Yunnan's largest industrial concern, Kunming Iron & Steel (Kisco), began pre-marketing in the US late last week for a $175 million to $200 million H share IPO.
The Credit Suisse First Boston led deal has a standard Hong Kong IPO structure, with a 90.9%/9.1% split between primary and secondary shares and a 90%/10% split between institutional and retail investors. Joint leads are Core Pacific Yamaichi and Kingsway, with CIBC and South China Securities as co-managers. Formal roadshows are expected to begin around February 23, with pricing around March 9 and listing the week beginning March 14.
Based on a pre greenshoe freefloat of 33% and syndicate consensus 2005 profit forecast of Rmb1.2 billion ($145 million), the deal is being pre-marketed on a P/E range of 3.7 to 4.2 times earnings.
This valuation appears compelling relative to comparables and reflects sectoral concerns that earnings are peaking, as well as the poor performance of recent offerings from the Chinese steel sector. The company will be hoping that sentiment has changed since early December when Red Chip China Guofeng failed to complete a similarly sized IPO via JPMorgan.
Both Kisco and Guofeng operate at the bottom end of the steel sector, producing long steel products for the construction industry.
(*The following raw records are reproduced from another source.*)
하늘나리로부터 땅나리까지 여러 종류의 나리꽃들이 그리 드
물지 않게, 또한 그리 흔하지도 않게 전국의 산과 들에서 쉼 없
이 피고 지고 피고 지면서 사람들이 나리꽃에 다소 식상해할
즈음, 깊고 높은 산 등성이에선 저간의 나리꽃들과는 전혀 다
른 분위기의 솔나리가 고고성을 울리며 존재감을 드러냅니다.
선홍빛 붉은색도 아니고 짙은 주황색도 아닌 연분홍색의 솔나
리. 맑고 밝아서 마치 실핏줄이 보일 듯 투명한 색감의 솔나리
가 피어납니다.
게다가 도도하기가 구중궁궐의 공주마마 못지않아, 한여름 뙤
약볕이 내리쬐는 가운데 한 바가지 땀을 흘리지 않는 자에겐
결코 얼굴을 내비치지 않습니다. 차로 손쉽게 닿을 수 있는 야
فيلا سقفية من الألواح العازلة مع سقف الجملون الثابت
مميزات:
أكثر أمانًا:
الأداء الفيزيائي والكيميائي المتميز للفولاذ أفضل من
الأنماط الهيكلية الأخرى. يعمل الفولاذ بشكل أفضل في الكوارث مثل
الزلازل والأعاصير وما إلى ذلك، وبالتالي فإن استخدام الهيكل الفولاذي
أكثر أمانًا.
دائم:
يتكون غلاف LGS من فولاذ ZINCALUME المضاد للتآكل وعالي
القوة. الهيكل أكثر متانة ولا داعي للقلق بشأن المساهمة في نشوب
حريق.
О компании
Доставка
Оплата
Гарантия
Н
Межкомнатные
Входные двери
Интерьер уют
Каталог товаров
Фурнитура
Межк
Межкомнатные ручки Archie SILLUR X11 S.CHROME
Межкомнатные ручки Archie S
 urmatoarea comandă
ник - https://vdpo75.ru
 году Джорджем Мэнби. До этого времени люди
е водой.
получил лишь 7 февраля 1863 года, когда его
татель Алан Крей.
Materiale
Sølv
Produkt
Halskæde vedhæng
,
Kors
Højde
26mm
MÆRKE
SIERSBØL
Both companies have been valued at similar levels and been pitched at a similar discount to China Oriental the main comparable.
In turn, China Oriental has had a dismal trading performance since it listed last February at 6.1 times forward earnings. The impact of China's austerity programme hit the stock hard and it dropped 70% in the space of just two months between March and May. Since then it has been fairly rangebound, although it has perked up 10.46% since the beginning of the year.
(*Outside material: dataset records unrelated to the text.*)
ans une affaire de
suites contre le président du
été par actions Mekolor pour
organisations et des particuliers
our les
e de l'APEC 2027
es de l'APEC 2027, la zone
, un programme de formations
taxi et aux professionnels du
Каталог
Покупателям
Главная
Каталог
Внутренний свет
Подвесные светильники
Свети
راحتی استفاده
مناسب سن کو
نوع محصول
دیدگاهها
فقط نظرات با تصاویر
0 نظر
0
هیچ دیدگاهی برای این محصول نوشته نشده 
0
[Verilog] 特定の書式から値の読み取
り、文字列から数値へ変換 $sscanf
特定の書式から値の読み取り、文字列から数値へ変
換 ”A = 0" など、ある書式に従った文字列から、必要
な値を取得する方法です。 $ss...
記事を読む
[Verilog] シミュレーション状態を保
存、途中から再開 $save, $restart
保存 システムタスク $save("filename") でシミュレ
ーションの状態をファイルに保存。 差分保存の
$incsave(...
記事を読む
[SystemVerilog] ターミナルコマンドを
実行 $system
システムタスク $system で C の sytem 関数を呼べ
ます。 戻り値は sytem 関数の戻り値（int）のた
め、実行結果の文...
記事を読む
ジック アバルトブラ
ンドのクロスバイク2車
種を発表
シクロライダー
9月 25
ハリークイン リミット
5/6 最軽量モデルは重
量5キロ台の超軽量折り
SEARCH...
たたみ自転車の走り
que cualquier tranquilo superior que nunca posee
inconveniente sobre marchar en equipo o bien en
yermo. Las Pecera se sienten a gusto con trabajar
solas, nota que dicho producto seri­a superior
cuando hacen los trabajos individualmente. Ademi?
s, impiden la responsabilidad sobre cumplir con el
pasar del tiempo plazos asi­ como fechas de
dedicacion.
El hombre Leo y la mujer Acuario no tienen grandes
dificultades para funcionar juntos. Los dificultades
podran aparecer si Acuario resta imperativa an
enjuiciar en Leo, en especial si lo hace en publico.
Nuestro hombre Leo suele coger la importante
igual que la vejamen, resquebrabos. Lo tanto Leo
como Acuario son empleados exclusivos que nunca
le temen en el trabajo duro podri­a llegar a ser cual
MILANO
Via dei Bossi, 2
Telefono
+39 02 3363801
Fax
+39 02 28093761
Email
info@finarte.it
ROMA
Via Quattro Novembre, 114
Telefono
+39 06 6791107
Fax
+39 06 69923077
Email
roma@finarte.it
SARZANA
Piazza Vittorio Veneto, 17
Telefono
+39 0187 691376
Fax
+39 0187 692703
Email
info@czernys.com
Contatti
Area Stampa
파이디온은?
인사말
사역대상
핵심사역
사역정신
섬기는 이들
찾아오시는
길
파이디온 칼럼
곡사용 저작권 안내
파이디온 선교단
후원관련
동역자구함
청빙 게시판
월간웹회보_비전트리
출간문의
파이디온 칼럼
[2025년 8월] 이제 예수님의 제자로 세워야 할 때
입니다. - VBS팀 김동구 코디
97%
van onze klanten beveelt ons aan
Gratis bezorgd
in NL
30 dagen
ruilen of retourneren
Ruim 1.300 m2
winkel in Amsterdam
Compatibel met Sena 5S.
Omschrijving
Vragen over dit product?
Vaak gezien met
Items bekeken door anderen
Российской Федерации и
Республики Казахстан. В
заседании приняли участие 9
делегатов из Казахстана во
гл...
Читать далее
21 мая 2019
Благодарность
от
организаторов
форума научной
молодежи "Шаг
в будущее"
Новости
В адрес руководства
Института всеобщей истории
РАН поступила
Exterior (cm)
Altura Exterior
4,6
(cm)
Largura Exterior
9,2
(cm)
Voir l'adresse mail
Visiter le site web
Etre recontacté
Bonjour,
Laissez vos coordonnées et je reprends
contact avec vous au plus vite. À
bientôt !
It is currently trading at around 5.4 times 2005 earnings, which means Kisco is being pitched at a relatively steep discount of roughly 23% to 33%. The big three Hong Kong listed steel companies - Angang, Chongqing and Maanshan - are respectively trading on 2005 P/E multiples of eight times, six times and 8.7 times.
Of the three, Maanshan is the most direct comparable since it also produces long steel products, although it is much larger in scale than Kisco, the country's 25th largest producer. In 2004, Maanshan produced 8.5 million tonnes of steel products relative to Kisco's 2.6 million.
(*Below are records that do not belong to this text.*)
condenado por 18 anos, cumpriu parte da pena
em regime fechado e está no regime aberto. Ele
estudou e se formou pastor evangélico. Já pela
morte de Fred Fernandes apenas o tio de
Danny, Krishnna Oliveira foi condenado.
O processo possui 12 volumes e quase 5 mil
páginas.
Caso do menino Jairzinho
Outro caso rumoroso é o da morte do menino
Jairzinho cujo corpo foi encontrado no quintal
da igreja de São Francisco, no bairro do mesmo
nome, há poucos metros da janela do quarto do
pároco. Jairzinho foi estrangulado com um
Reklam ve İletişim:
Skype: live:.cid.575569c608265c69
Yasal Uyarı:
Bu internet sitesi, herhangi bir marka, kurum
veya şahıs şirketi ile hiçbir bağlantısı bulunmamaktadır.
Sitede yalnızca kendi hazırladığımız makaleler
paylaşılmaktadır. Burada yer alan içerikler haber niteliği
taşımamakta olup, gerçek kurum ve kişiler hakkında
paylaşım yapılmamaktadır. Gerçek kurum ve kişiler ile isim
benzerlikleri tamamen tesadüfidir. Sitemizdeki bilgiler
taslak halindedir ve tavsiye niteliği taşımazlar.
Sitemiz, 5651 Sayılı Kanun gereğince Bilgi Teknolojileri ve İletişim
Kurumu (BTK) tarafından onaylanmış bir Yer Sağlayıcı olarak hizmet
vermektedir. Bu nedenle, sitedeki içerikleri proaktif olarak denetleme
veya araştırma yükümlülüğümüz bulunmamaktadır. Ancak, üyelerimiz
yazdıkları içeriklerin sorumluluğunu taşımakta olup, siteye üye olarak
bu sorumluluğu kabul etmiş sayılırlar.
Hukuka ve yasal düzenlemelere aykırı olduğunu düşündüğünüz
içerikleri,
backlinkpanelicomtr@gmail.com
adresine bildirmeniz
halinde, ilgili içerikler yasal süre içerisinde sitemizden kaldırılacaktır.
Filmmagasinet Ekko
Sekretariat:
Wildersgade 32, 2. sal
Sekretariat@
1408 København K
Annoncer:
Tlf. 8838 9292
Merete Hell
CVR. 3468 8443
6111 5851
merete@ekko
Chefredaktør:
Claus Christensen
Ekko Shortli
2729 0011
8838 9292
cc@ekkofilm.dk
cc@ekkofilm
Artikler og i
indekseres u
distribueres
Specialists say Kisco has been ramping capacity up strongly since 2002 when it produced two million tonnes. Volume growth is expected to range between 20% to 30% during 2005, with analysts predicting final output around the 3.3 million tonne level.
About 80% of production is long products such as billets, strips and re-bars and about 20% flat products such as steel plates and hot and cold rolled steel.
One the company's biggest selling points is said to be its geographical location. Kisco is being pitched as a good proxy for the industrial development of South West China, one of the government's main priorities. Kisco has an 80% market share in Yunnan and specialists say the IPO should be of far greater interest to China specialists than steel specialists.
The region's growth dynamics may enable the company to withstand slowing domestic demand for steel and an anticipated drop in prices. The China Iron & Steel Association (CISA) is predicting slower demand growth in 2005 compared to 2004 when growth topped 13%.
Yunnan province recorded GDP growth of 11.3% during the third quarter of 2004 compared to a 9.5% average for the entire country. Over the coming decade, analysts are forecasting the province will achieve a CAGR of at least 8%.
CISA also says prices are unlikely to climb much further in 2005 given an expected surge in output. However, some analysts have taken a contrarian view and note that steel prices have remained resilient both to slowing demand (thanks to the austerity measures) and production increases. A number of houses have put out strong buy recommendations on cyclical commodity stocks, although most have emphasized the flat steel sector rather than the more volatile long steel sector.
Specialists believe Kisco may also score an advantage from its SOE status relative to Guofeng and China Oriental, which are both Red Chips.
It is also said to derive a slight advantage from being able to source of some of its iron ore at spot prices from government-affiliated producers in Yunnan province. Most of its iron ore is still imported, however and the company recently said it wanted to double Indian imports from 500,000 tonnes to one million tonnes. It is also said to be considering acquiring a CRC plant in the country.
Like most of the Chinese steel producers, Kisco is offering a relatively high dividend yield. Based on its indicative range and a 30% pay-out ratio, it should yield between 5% and 7%. Both Angang and Chongqing currently yield around 6%.